Thursday, June 18, 2015

The Mind of Christ

Always we are invited to have the compassionate mind in us, which was also in Christ Jesus. And a huge part of our life in the monastery is coming to understand each other, to learn the stories and learn greater compassion. 

Some years ago we heard the story of a parish conducted by an active religious order. In the community there was one priest who was the bane of the brethren, judged by all (but especially the younger men) as lazy and inefficient, always disheveled; clearly an embarrassment to the apostolate of this eminent Order. He slept in late and could only manage to preside each day at the noon Mass, then have lunch and go back to his room. They never saw much of him. And soon they never saw him at all. He didn’t show up for his Mass one day; and the rector found him dead in his cluttered, stuffy room. After he died the doctor told the rector of the rare, incapacitating disease this priest had endured for years; the bone-numbing fatigue that was part of it. The rector recounted the priest’s daily routine- the single Mass, the drowsy lunch, the laziness. “Oh no, not laziness, Father,” the doctor assured him. “The little he was able to do was truly heroic.”

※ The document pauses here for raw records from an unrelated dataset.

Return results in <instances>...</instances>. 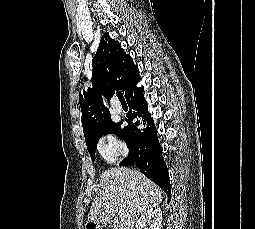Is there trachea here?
<instances>
[{"label": "trachea", "instance_id": "obj_1", "mask_svg": "<svg viewBox=\"0 0 255 229\" xmlns=\"http://www.w3.org/2000/svg\"><path fill=\"white\" fill-rule=\"evenodd\" d=\"M116 95H117L118 99H119L121 102H124V101H125L124 96H123V93H122L121 91H118V92L116 93Z\"/></svg>", "mask_w": 255, "mask_h": 229}]
</instances>
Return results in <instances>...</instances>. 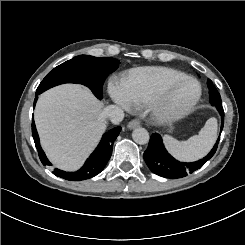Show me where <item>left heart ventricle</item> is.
Listing matches in <instances>:
<instances>
[{"mask_svg":"<svg viewBox=\"0 0 245 245\" xmlns=\"http://www.w3.org/2000/svg\"><path fill=\"white\" fill-rule=\"evenodd\" d=\"M197 92L196 85L191 81H186L171 88L164 94L165 103L178 109L189 104Z\"/></svg>","mask_w":245,"mask_h":245,"instance_id":"b2bd125f","label":"left heart ventricle"}]
</instances>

Maybe we come to understand. So much has happened. So many stories, the stories that we are, that we carry within us, stories that have formed and sometimes burden us still; so many triumphs and sorrows that have marked us. Only Jesus sees and really understands. He always notices. And slowly but surely we are invited to begin doing likewise. Our task is to keep noticing with the compassionate, merciful eyes of Christ, to have his compassionate mind in us, and so to get on our way to becoming compassion for one another.